Exercise data START
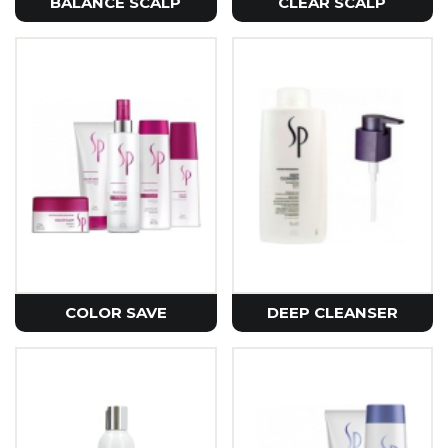
BALANCE SCALP
CLEAR SCALP
COLOR SAVE
DEEP CLEANSER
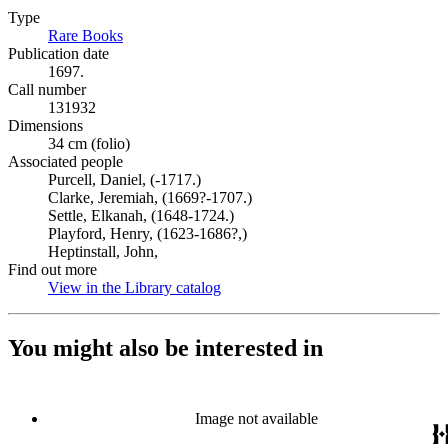
Type
Rare Books
(Opens in new tab)
Publication date
1697.
Call number
131932
Dimensions
34 cm (folio)
Associated people
Purcell, Daniel, (-1717.)
Clarke, Jeremiah, (1669?-1707.)
Settle, Elkanah, (1648-1724.)
Playford, Henry, (1623-1686?,)
Heptinstall, John,
Find out more
View in the Library catalog
(Opens in new tab)
You might also be interested in
Image not available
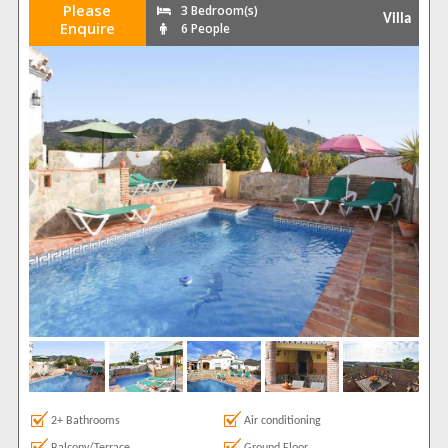
Please
3 Bedroom(s)
Villa
Enquire
6 People
2+ Bathrooms
Air conditioning
Balcony/Terrace
Ground Floor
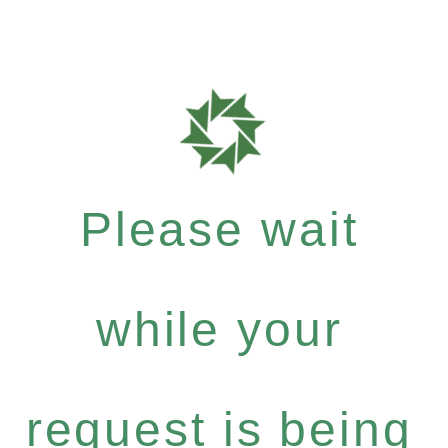
Please wait
while your
request is being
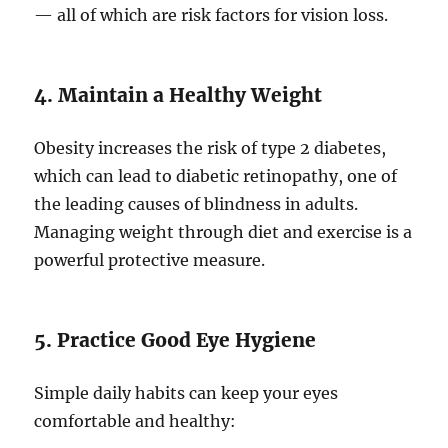
— all of which are risk factors for vision loss.
4. Maintain a Healthy Weight
Obesity increases the risk of type 2 diabetes,
which can lead to diabetic retinopathy, one of
the leading causes of blindness in adults.
Managing weight through diet and exercise is a
powerful protective measure.
5. Practice Good Eye Hygiene
Simple daily habits can keep your eyes
comfortable and healthy:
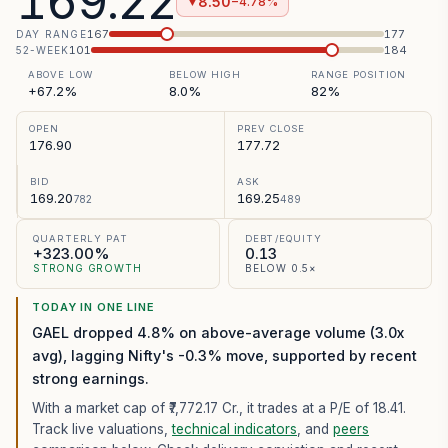
169.22
8.50
−4.78%
▼
167
177
DAY RANGE
101
184
52-WEEK
ABOVE LOW
BELOW HIGH
RANGE POSITION
+67.2%
8.0%
82%
OPEN
PREV CLOSE
176.90
177.72
BID
ASK
169.20
169.25
782
489
QUARTERLY PAT
DEBT/EQUITY
+323.00%
0.13
STRONG GROWTH
BELOW 0.5×
TODAY IN ONE LINE
GAEL dropped 4.8% on above-average volume (3.0x
avg), lagging Nifty's -0.3% move, supported by recent
strong earnings.
With a market cap of ₹7,772.17 Cr.,
it trades at a P/E of
18.41
.
Track live valuations,
technical indicators
, and
peers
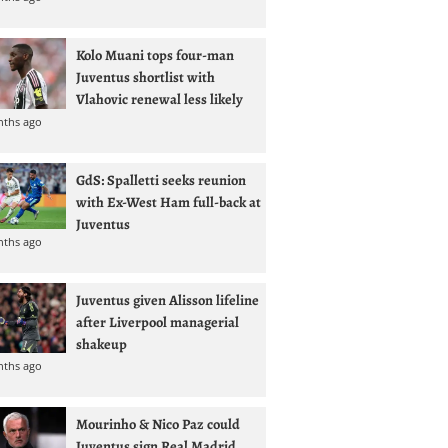
Kolo Muani tops four-man
Juventus shortlist with
Vlahovic renewal less likely
nths ago
GdS: Spalletti seeks reunion
with Ex-West Ham full-back at
Juventus
nths ago
Juventus given Alisson lifeline
after Liverpool managerial
shakeup
nths ago
Mourinho & Nico Paz could
Juventus sign Real Madrid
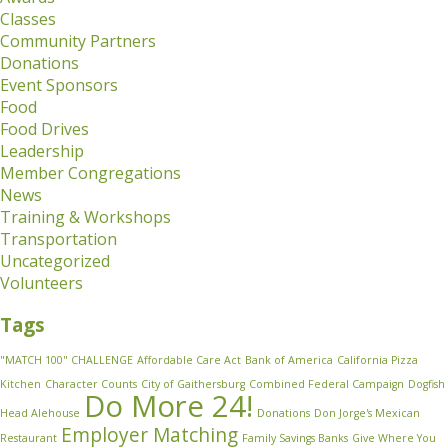
Classes
Community Partners
Donations
Event Sponsors
Food
Food Drives
Leadership
Member Congregations
News
Training & Workshops
Transportation
Uncategorized
Volunteers
Tags
"MATCH 100" CHALLENGE
Affordable Care Act
Bank of America
California Pizza
Kitchen
Character Counts
City of Gaithersburg
Combined Federal Campaign
Dogfish
Do More 24!
Head Alehouse
Donations
Don Jorge's Mexican
Employer Matching
Restaurant
Family Savings Banks
Give Where You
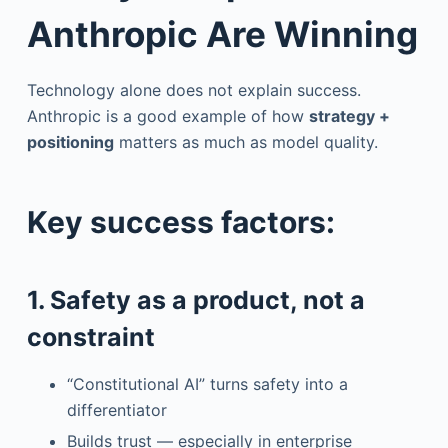
Anthropic Are Winning
Technology alone does not explain success.
Anthropic is a good example of how
strategy +
positioning
matters as much as model quality.
Key success factors:
1. Safety as a product, not a
constraint
“Constitutional AI” turns safety into a
differentiator
Builds trust — especially in enterprise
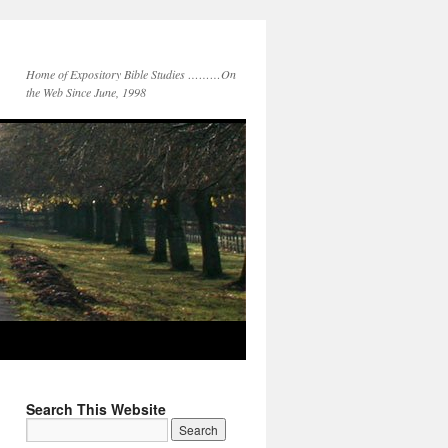
Home of Expository Bible Studies ………On
the Web Since June, 1998
Search This Website
Search
for:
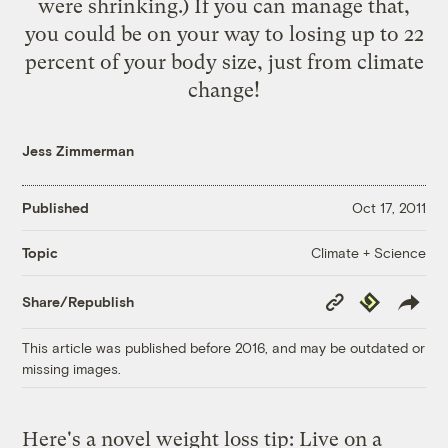
were shrinking.) If you can manage that,
you could be on your way to losing up to 22
percent of your body size, just from climate
change!
Jess Zimmerman
Published
Oct 17, 2011
Climate + Science
Topic
Copy
Republish
Share/Republish
Link
This article was published before 2016, and may be outdated or
missing images.
Here's a novel weight loss tip: Live on a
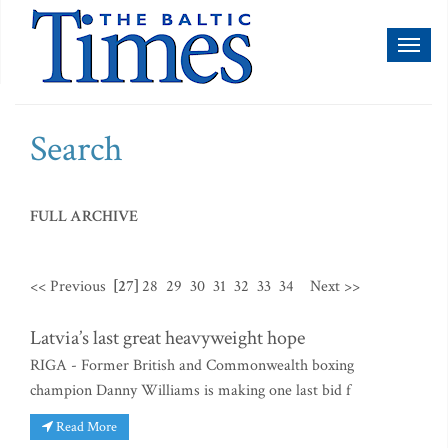
Toggl
naviga
Search
FULL ARCHIVE
<< Previous
[27]
28
29
30
31
32
33
34
Next >>
Latvia’s last great heavyweight hope
RIGA - Former British and Commonwealth boxing
champion Danny Williams is making one last bid f
Read More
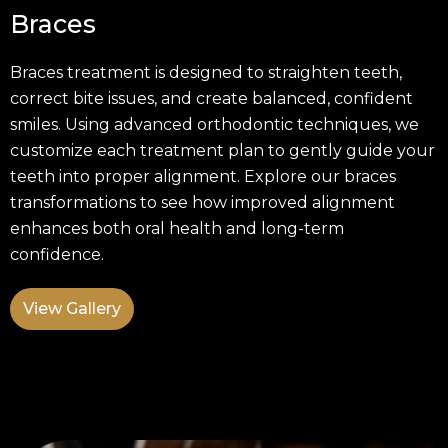
Braces
Braces treatment is designed to straighten teeth,
correct bite issues, and create balanced, confident
smiles. Using advanced orthodontic techniques, we
customize each treatment plan to gently guide your
teeth into proper alignment. Explore our braces
transformations to see how improved alignment
enhances both oral health and long-term
confidence.
View Gallery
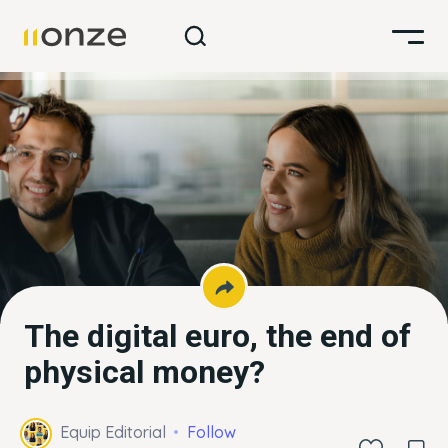
The digital euro, the end of
physical money?
Equip Editorial
Follow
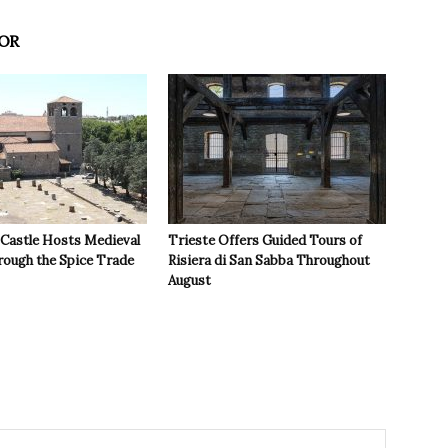
OR
 Castle Hosts Medieval
Trieste Offers Guided Tours of
rough the Spice Trade
Risiera di San Sabba Throughout
August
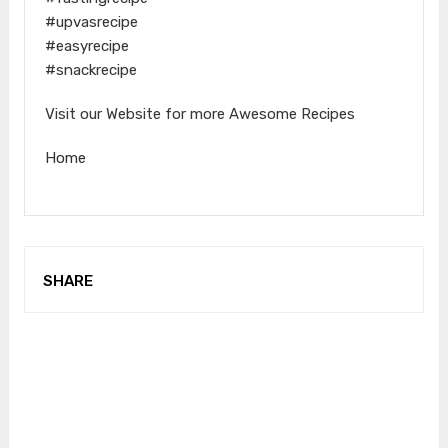
#upvasrecipe
#easyrecipe
#snackrecipe
Visit our Website for more Awesome Recipes
Home
SHARE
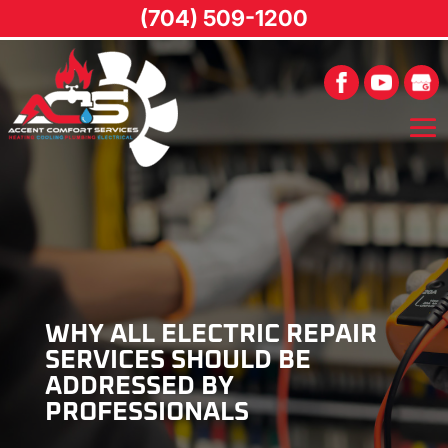
(704) 509-1200
WHY ALL ELECTRIC REPAIR
SERVICES SHOULD BE
ADDRESSED BY
PROFESSIONALS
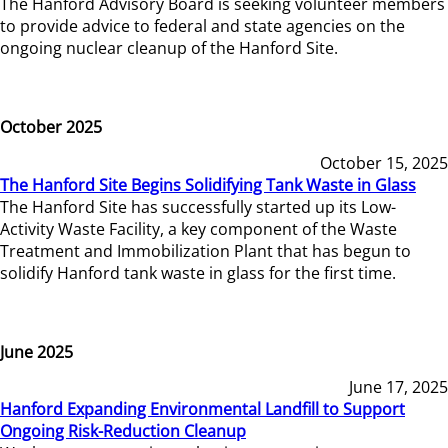
The Hanford Advisory Board is seeking volunteer members
to provide advice to federal and state agencies on the
ongoing nuclear cleanup of the Hanford Site.
October 2025
October 15, 2025
The Hanford Site Begins Solidifying Tank Waste in Glass
The Hanford Site has successfully started up its Low-
Activity Waste Facility, a key component of the Waste
Treatment and Immobilization Plant that has begun to
solidify Hanford tank waste in glass for the first time.
June 2025
June 17, 2025
Hanford Expanding Environmental Landfill to Support
Ongoing Risk-Reduction Cleanup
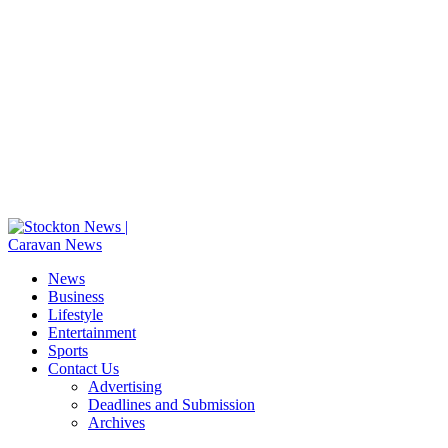
News
Business
Lifestyle
Entertainment
Sports
Contact Us
Advertising
Deadlines and Submission
Archives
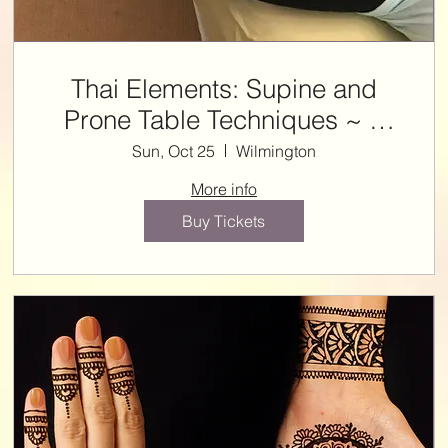
Thai Elements: Supine and
Prone Table Techniques ~ 7
NCBTMB CE HRS with Steffie
Sun, Oct 25
Wilmington
More info
Buy Tickets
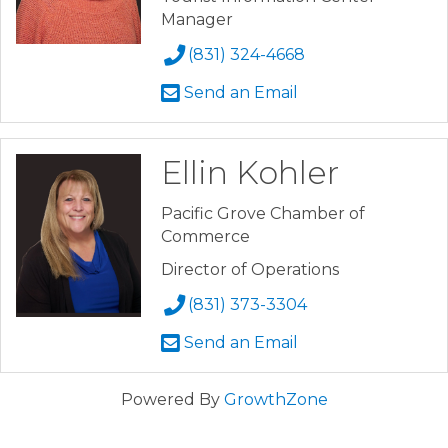
Manager
(831) 324-4668
Send an Email
Ellin Kohler
Pacific Grove Chamber of
Commerce
Director of Operations
(831) 373-3304
Send an Email
Powered By
GrowthZone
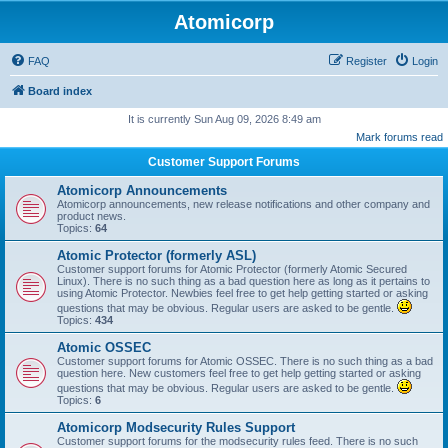
Atomicorp
FAQ
Register
Login
Board index
It is currently Sun Aug 09, 2026 8:49 am
Mark forums read
Customer Support Forums
Atomicorp Announcements
Atomicorp announcements, new release notifications and other company and
product news.
Topics:
64
Atomic Protector (formerly ASL)
Customer support forums for Atomic Protector (formerly Atomic Secured
Linux). There is no such thing as a bad question here as long as it pertains to
using Atomic Protector. Newbies feel free to get help getting started or asking
questions that may be obvious. Regular users are asked to be gentle.
Topics:
434
Atomic OSSEC
Customer support forums for Atomic OSSEC. There is no such thing as a bad
question here. New customers feel free to get help getting started or asking
questions that may be obvious. Regular users are asked to be gentle.
Topics:
6
Atomicorp Modsecurity Rules Support
Customer support forums for the modsecurity rules feed. There is no such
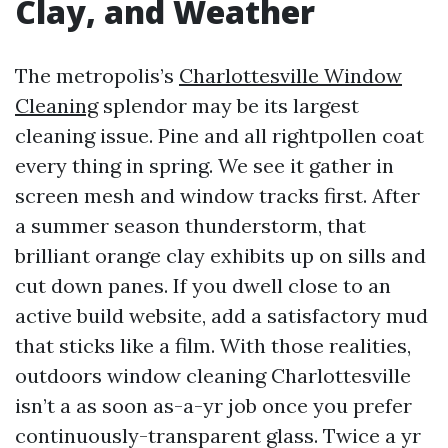
Clay, and Weather
The metropolis’s
Charlottesville Window
Cleaning
splendor may be its largest
cleaning issue. Pine and all rightpollen coat
every thing in spring. We see it gather in
screen mesh and window tracks first. After
a summer season thunderstorm, that
brilliant orange clay exhibits up on sills and
cut down panes. If you dwell close to an
active build website, add a satisfactory mud
that sticks like a film. With those realities,
outdoors window cleaning Charlottesville
isn’t a as soon as-a-yr job once you prefer
continuously-transparent glass. Twice a yr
Exercise data END
Task statement :: Return the records above exactly, without the pictures.

Result ::
BALANCE SCALP
CLEAR SCALP
COLOR SAVE
DEEP CLEANSER
Type
Rare Books
(Opens in new tab)
Publication date
1697.
Call number
131932
Dimensions
34 cm (folio)
Associated people
Purcell, Daniel, (-1717.)
Clarke, Jeremiah, (1669?-1707.)
Settle, Elkanah, (1648-1724.)
Playford, Henry, (1623-1686?,)
Heptinstall, John,
Find out more
View in the Library catalog
(Opens in new tab)
You might also be interested in
Image not available
Please
3 Bedroom(s)
Villa
Enquire
6 People
2+ Bathrooms
Air conditioning
Balcony/Terrace
Ground Floor
Please wait
while your
request is being
— all of which are risk factors for vision loss.
4. Maintain a Healthy Weight
Obesity increases the risk of type 2 diabetes,
which can lead to diabetic retinopathy, one of
the leading causes of blindness in adults.
Managing weight through diet and exercise is a
powerful protective measure.
5. Practice Good Eye Hygiene
Simple daily habits can keep your eyes
comfortable and healthy:
169.22
8.50
−4.78%
▼
167
177
DAY RANGE
101
184
52-WEEK
ABOVE LOW
BELOW HIGH
RANGE POSITION
+67.2%
8.0%
82%
OPEN
PREV CLOSE
176.90
177.72
BID
ASK
169.20
169.25
782
489
QUARTERLY PAT
DEBT/EQUITY
+323.00%
0.13
STRONG GROWTH
BELOW 0.5×
TODAY IN ONE LINE
GAEL dropped 4.8% on above-average volume (3.0x
avg), lagging Nifty's -0.3% move, supported by recent
strong earnings.
With a market cap of ₹7,772.17 Cr.,
it trades at a P/E of
18.41
.
Track live valuations,
technical indicators
, and
peers
Kolo Muani tops four-man
Juventus shortlist with
Vlahovic renewal less likely
nths ago
GdS: Spalletti seeks reunion
with Ex-West Ham full-back at
Juventus
nths ago
Juventus given Alisson lifeline
after Liverpool managerial
shakeup
nths ago
Mourinho & Nico Paz could
Juventus sign Real Madrid
Classes
Community Partners
Donations
Event Sponsors
Food
Food Drives
Leadership
Member Congregations
News
Training & Workshops
Transportation
Uncategorized
Volunteers
Tags
"MATCH 100" CHALLENGE
Affordable Care Act
Bank of America
California Pizza
Kitchen
Character Counts
City of Gaithersburg
Combined Federal Campaign
Dogfish
Do More 24!
Head Alehouse
Donations
Don Jorge's Mexican
Employer Matching
Restaurant
Family Savings Banks
Give Where You
Anthropic Are Winning
Technology alone does not explain success.
Anthropic is a good example of how
strategy +
positioning
matters as much as model quality.
Key success factors:
1. Safety as a product, not a
constraint
“Constitutional AI” turns safety into a
differentiator
Builds trust — especially in enterprise
Home of Expository Bible Studies ………On
the Web Since June, 1998
Search This Website
Search
for:
were shrinking.) If you can manage that,
you could be on your way to losing up to 22
percent of your body size, just from climate
change!
Jess Zimmerman
Published
Oct 17, 2011
Climate + Science
Topic
Copy
Republish
Share/Republish
Link
This article was published before 2016, and may be outdated or
missing images.
Here's a novel weight loss tip: Live on a
Toggl
naviga
Search
FULL ARCHIVE
<< Previous
[27]
28
29
30
31
32
33
34
Next >>
Latvia’s last great heavyweight hope
RIGA - Former British and Commonwealth boxing
champion Danny Williams is making one last bid f
Read More
Braces
Braces treatment is designed to straighten teeth,
correct bite issues, and create balanced, confident
smiles. Using advanced orthodontic techniques, we
customize each treatment plan to gently guide your
teeth into proper alignment. Explore our braces
transformations to see how improved alignment
enhances both oral health and long-term
confidence.
View Gallery
The digital euro, the end of
physical money?
Equip Editorial
Follow
OR
 Castle Hosts Medieval
Trieste Offers Guided Tours of
rough the Spice Trade
Risiera di San Sabba Throughout
August
#upvasrecipe
#easyrecipe
#snackrecipe
Visit our Website for more Awesome Recipes
Home
SHARE
(704) 509-1200
WHY ALL ELECTRIC REPAIR
SERVICES SHOULD BE
ADDRESSED BY
PROFESSIONALS
The Hanford Advisory Board is seeking volunteer members
to provide advice to federal and state agencies on the
ongoing nuclear cleanup of the Hanford Site.
October 2025
October 15, 2025
The Hanford Site Begins Solidifying Tank Waste in Glass
The Hanford Site has successfully started up its Low-
Activity Waste Facility, a key component of the Waste
Treatment and Immobilization Plant that has begun to
solidify Hanford tank waste in glass for the first time.
June 2025
June 17, 2025
Hanford Expanding Environmental Landfill to Support
Ongoing Risk-Reduction Cleanup
News
Business
Lifestyle
Entertainment
Sports
Contact Us
Advertising
Deadlines and Submission
Archives
Thai Elements: Supine and
Prone Table Techniques ~ 7
NCBTMB CE HRS with Steffie
Sun, Oct 25
Wilmington
More info
Buy Tickets
Manager
(831) 324-4668
Send an Email
Ellin Kohler
Pacific Grove Chamber of
Commerce
Director of Operations
(831) 373-3304
Send an Email
Powered By
GrowthZone
Atomicorp
FAQ
Register
Login
Board index
It is currently Sun Aug 09, 2026 8:49 am
Mark forums read
Customer Support Forums
Atomicorp Announcements
Atomicorp announcements, new release notifications and other company and
product news.
Topics:
64
Atomic Protector (formerly ASL)
Customer support forums for Atomic Protector (formerly Atomic Secured
Linux). There is no such thing as a bad question here as long as it pertains to
using Atomic Protector. Newbies feel free to get help getting started or asking
questions that may be obvious. Regular users are asked to be gentle.
Topics:
434
Atomic OSSEC
Customer support forums for Atomic OSSEC. There is no such thing as a bad
question here. New customers feel free to get help getting started or asking
questions that may be obvious. Regular users are asked to be gentle.
Topics:
6
Atomicorp Modsecurity Rules Support
Customer support forums for the modsecurity rules feed. There is no such
Clay, and Weather
The metropolis’s
Charlottesville Window
Cleaning
splendor may be its largest
cleaning issue. Pine and all rightpollen coat
every thing in spring. We see it gather in
screen mesh and window tracks first. After
a summer season thunderstorm, that
brilliant orange clay exhibits up on sills and
cut down panes. If you dwell close to an
active build website, add a satisfactory mud
that sticks like a film. With those realities,
outdoors window cleaning Charlottesville
isn’t a as soon as-a-yr job once you prefer
continuously-transparent glass. Twice a yr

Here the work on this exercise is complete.